Because it’s ridiculously tiring.
Trying to be that perfect.
Pretending to be that perfect.
Because although there is that spark in me and you that is unfathomably, unquestionably, unchangeably pure and white and holy…
There’s a whole lot of my life and physical being that’s not.
And after a bit, I wonder if I’m being disingenuous.
Because in my normal life, I don’t stand in synagogue all day. I am not an angelic being who doesn’t need food. I am not that girl dressed in white, pure of thought deed, and speech. I am not forever freshly showered and makeuped.
No. The rest of the year, I am not a High Holiday Jew.

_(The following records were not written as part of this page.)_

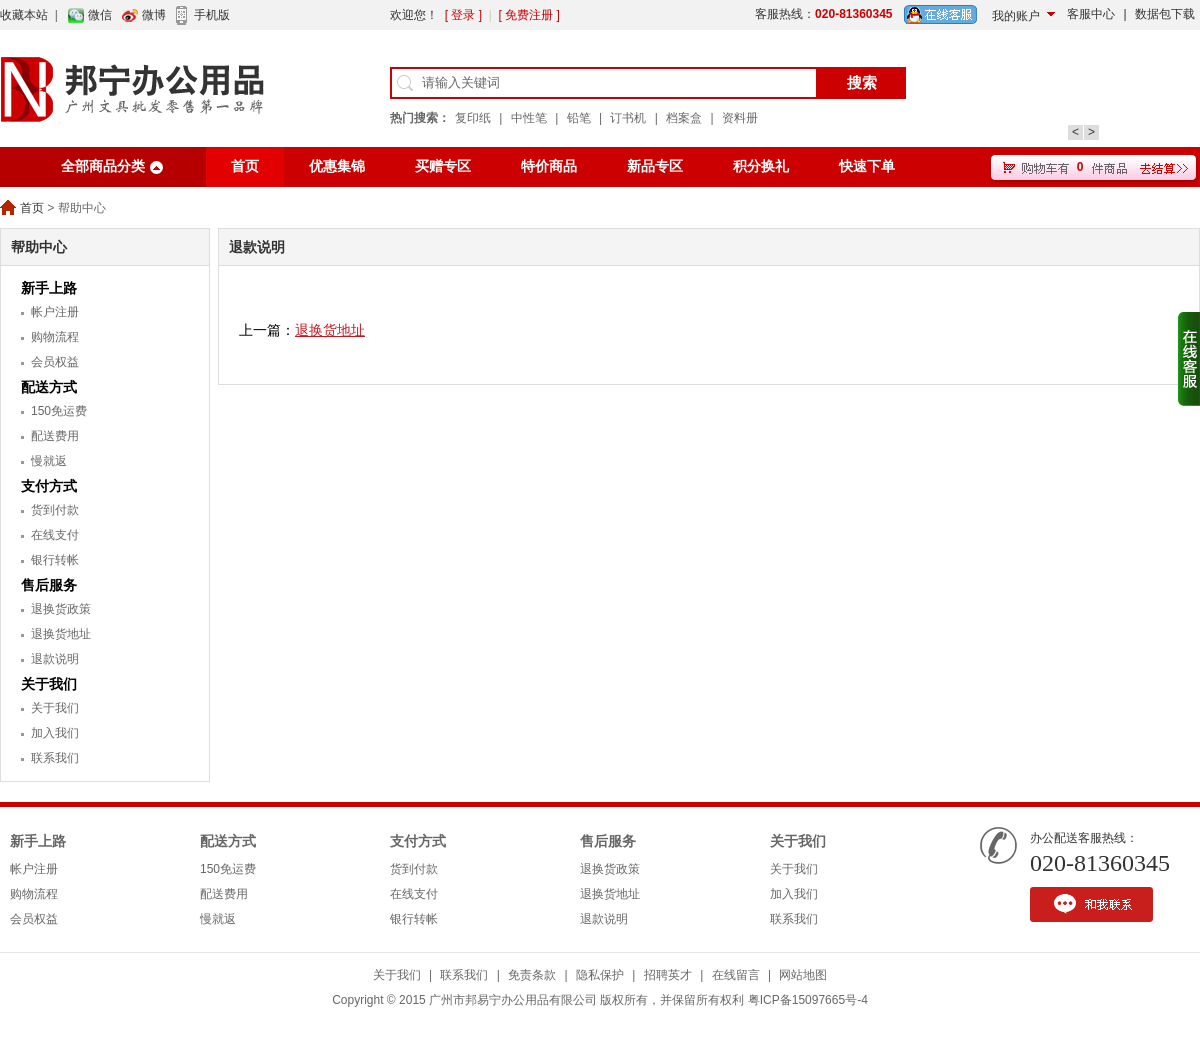 The height and width of the screenshot is (1041, 1200). What do you see at coordinates (740, 118) in the screenshot?
I see `资料册` at bounding box center [740, 118]. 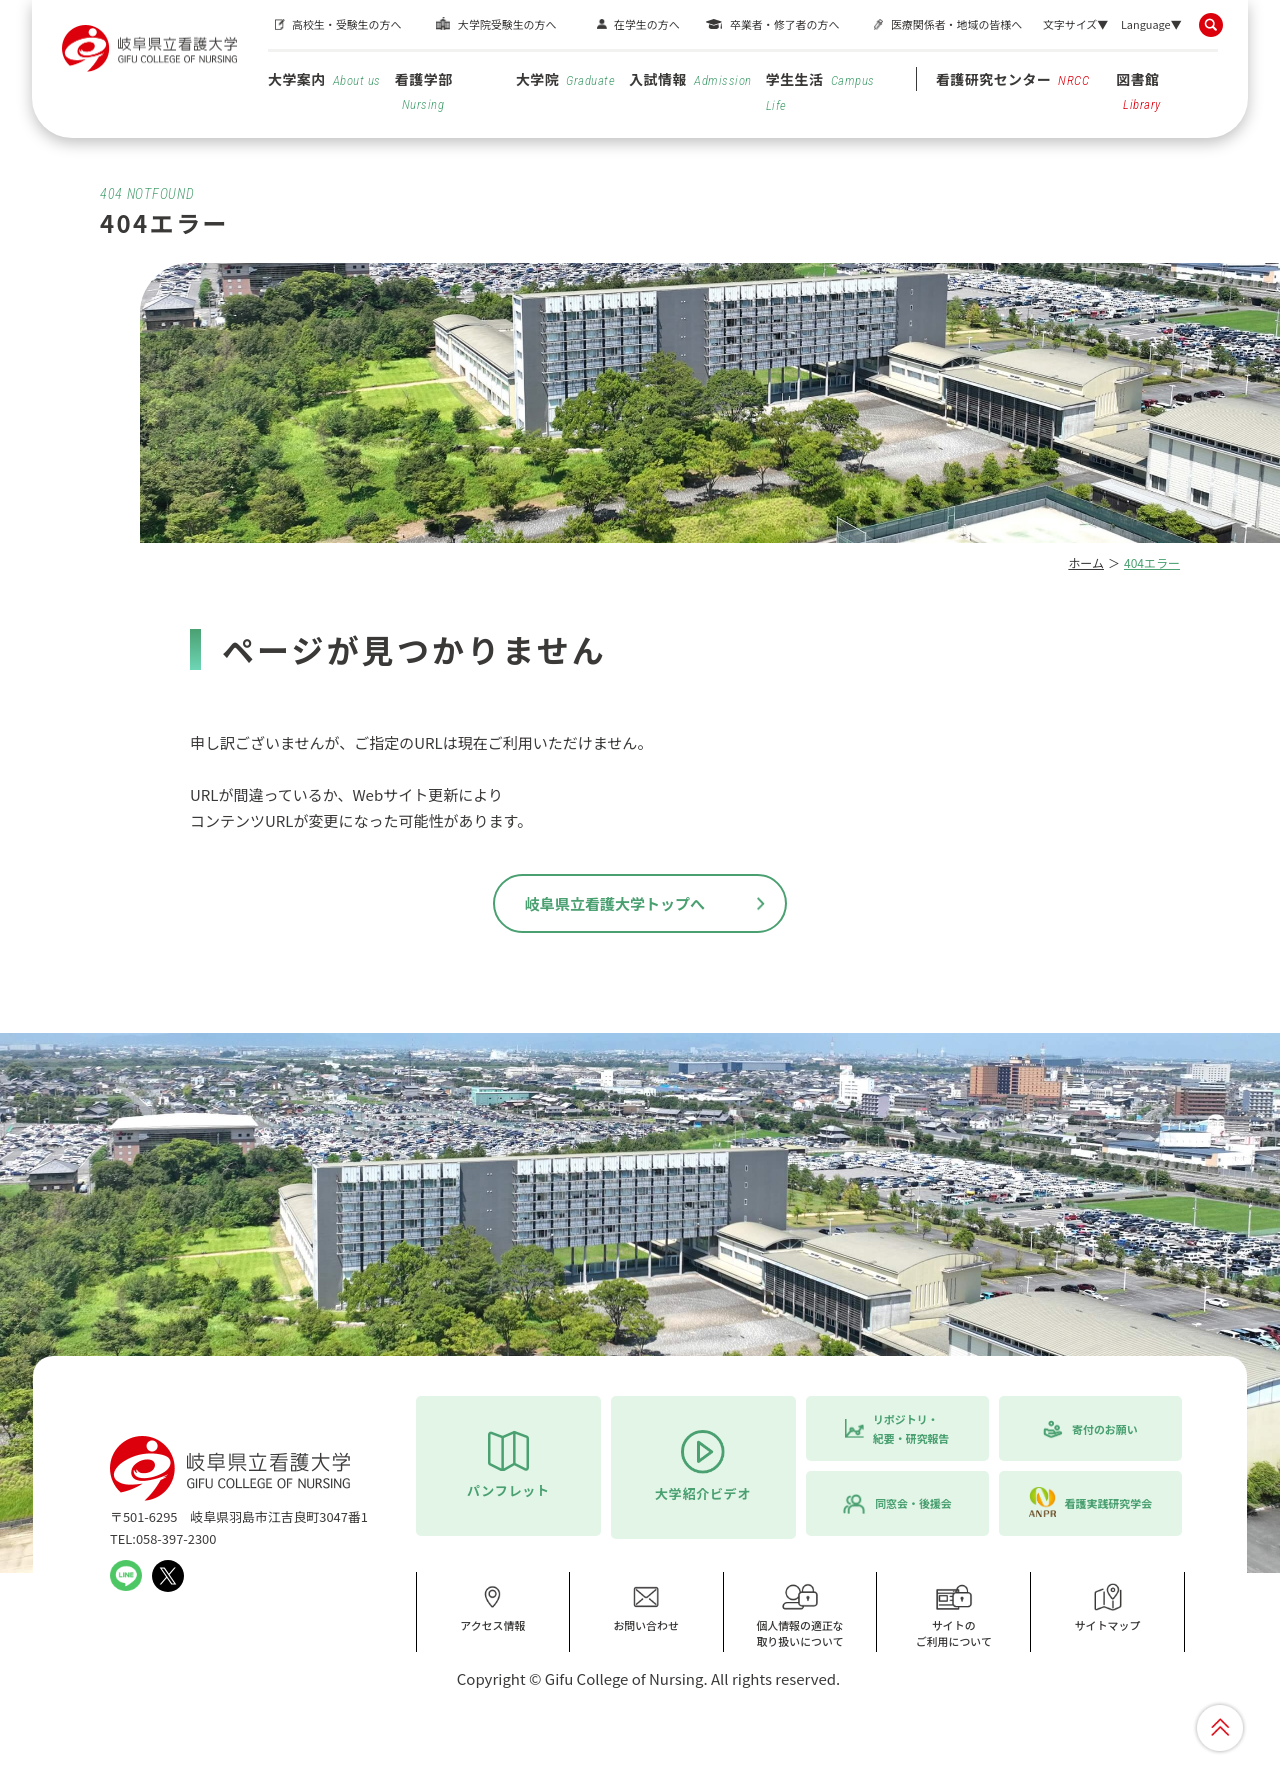  I want to click on 岐阜県立看護大学トップへ, so click(615, 903).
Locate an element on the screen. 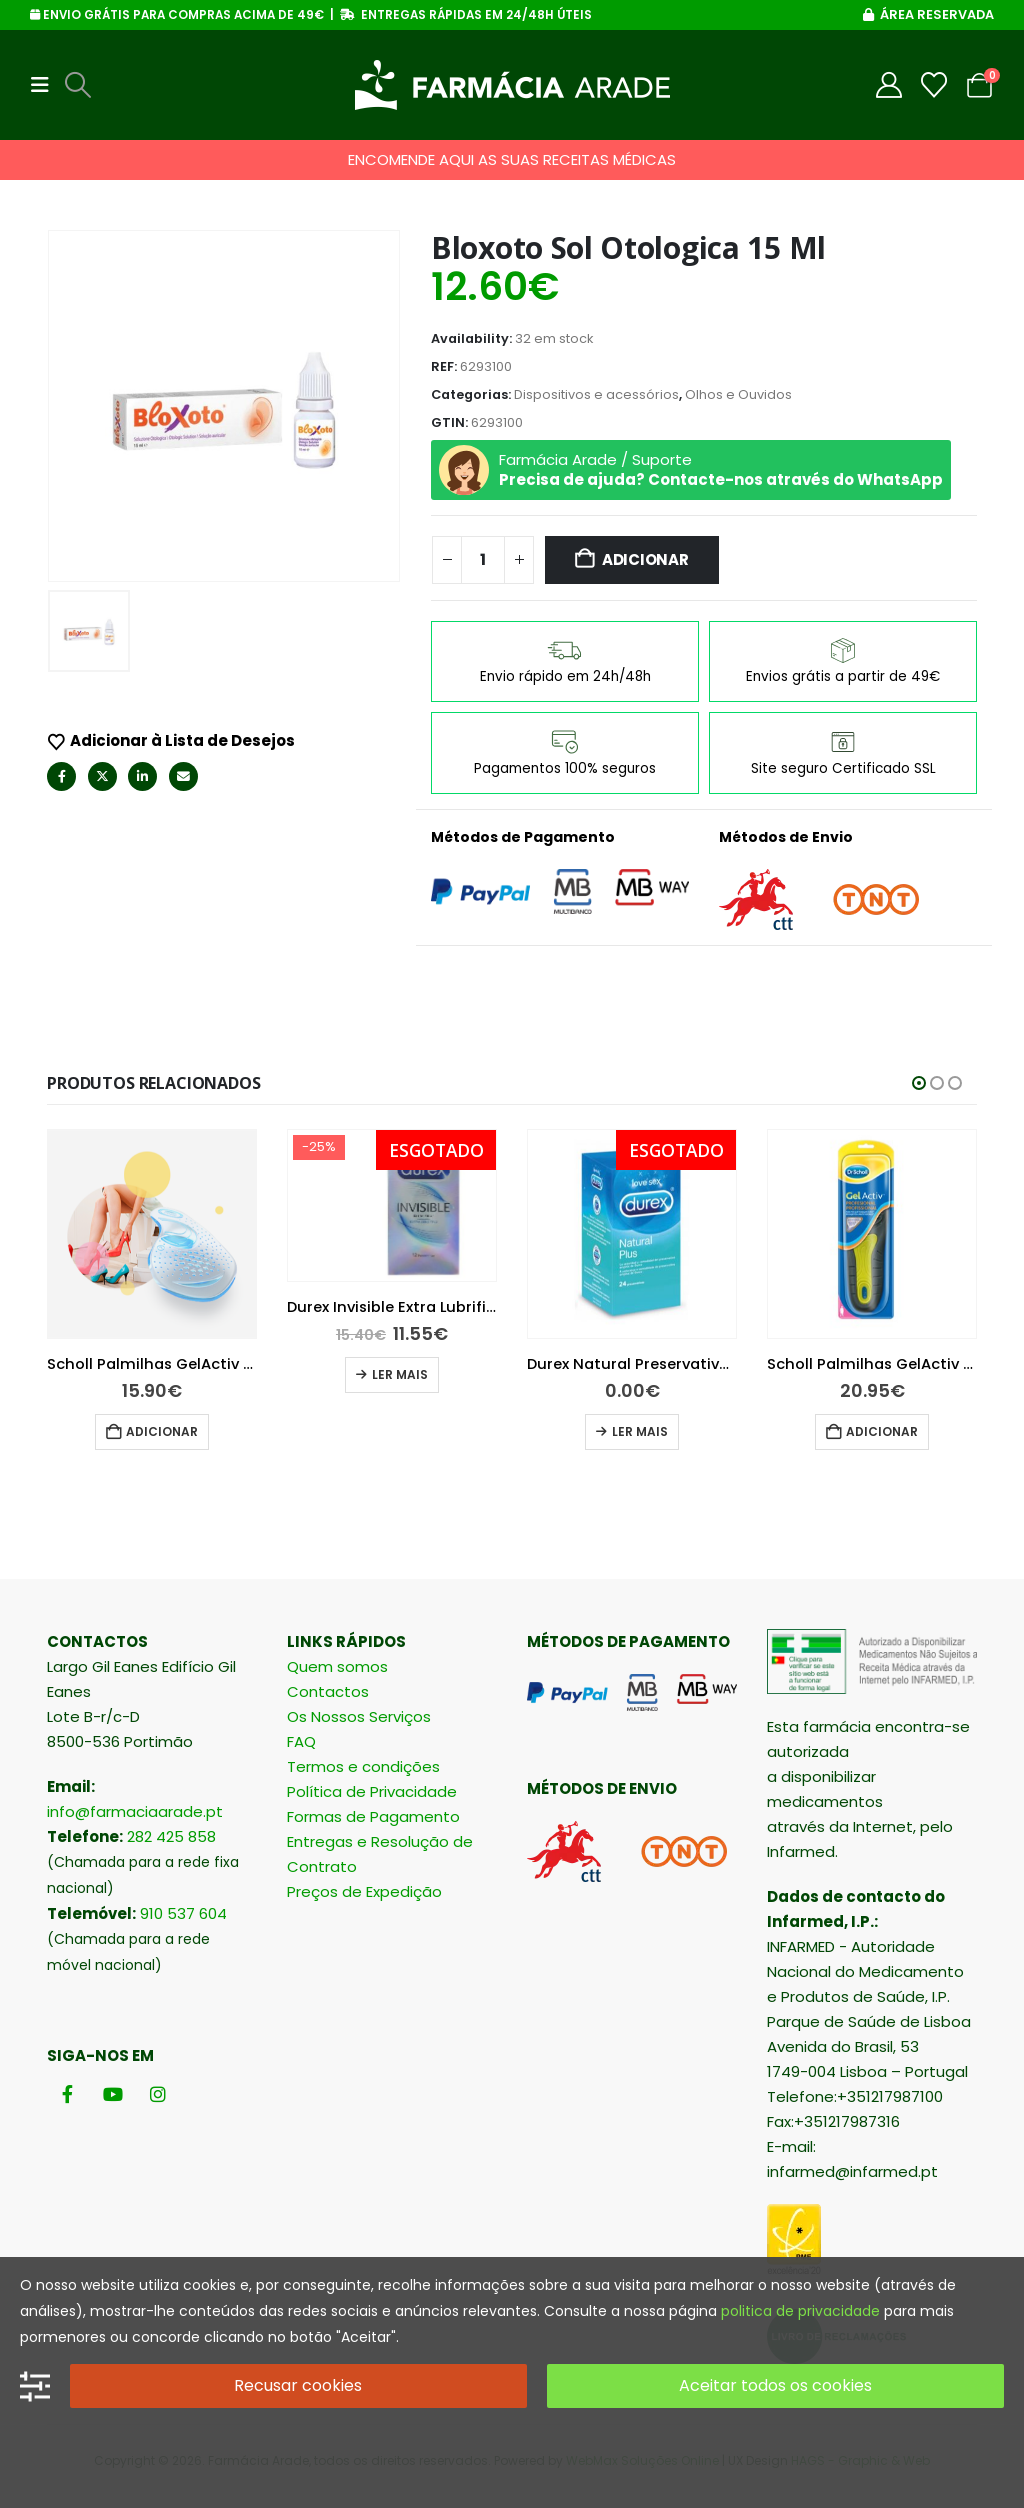 The width and height of the screenshot is (1024, 2508). Contactos is located at coordinates (328, 1691).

I spend my time involved in school and work and the gym and wasting time on social media.
I eat. Frequently. All the things.
I struggle to focus when I pray. I struggle to pray at all.
I am dirty. And sweaty. And just trying to do the best that I can.
And I never wear white. Because that’s just not me.
And, I’m pretty sure it is not only I who is different after the holidays:
The rest of the year, G-d is not a High Holiday G-d.
He lets us go.
He stops seducing us into a relationship with Him by mandatory hours-long synagogue attendance, and hours of prayer, and the resounding, all encompassing blast of the shofar.
The rest of the year, He speaks more softly.
It seems like G-d is no longer interested in our being overwhelmed with Divinity. In our perfect.
Because G-d gets bored with angels.
I suppose… I suppose He likes the chase.
I suppose we all do.
Because the exciting part of a fairy tale is not the Happily Ever After. The Happily Ever After is when the story ends. When the book closes.
The part that matters? The part that makes a story worth listening to? That makes a story worth telling to children time and time again?
It’s in the search.
It’s in the Tumultuous. The Complex.
And I’m not sure whether, after the holidays, we are thrown back into the world down below or whether we look around at the blinding light and decide to depart from the mountain top.
Because we want something deeper.
You know what? I am happy the holidays are over.
Because now that I’ve been inspired, I’m ready to build something that’s mine. That feels like me.
That feels more intimate, because it is of my own creation.
Because we are physical, fallible, psychotic, and filled with doubt.
And we are franticly searching. And therein lies our unique ability.
In the Search.
In the discovery of the Divine outside of synagogue.
In the discovery of the Divine in small moments.
In the discovery that we can be the Divine in small moments.
In the daily grind.
We are departing a month of Religiously Constructed Holidays and entering a year during which the holy comes from us.
Because while it’s true that not every day is a Holiday, every day is a Holy Day.
We may be more spiritually enlightened during these holidays. But… perhaps the days during which we struggle to find light and then do?
Perhaps those are the holiest days of all.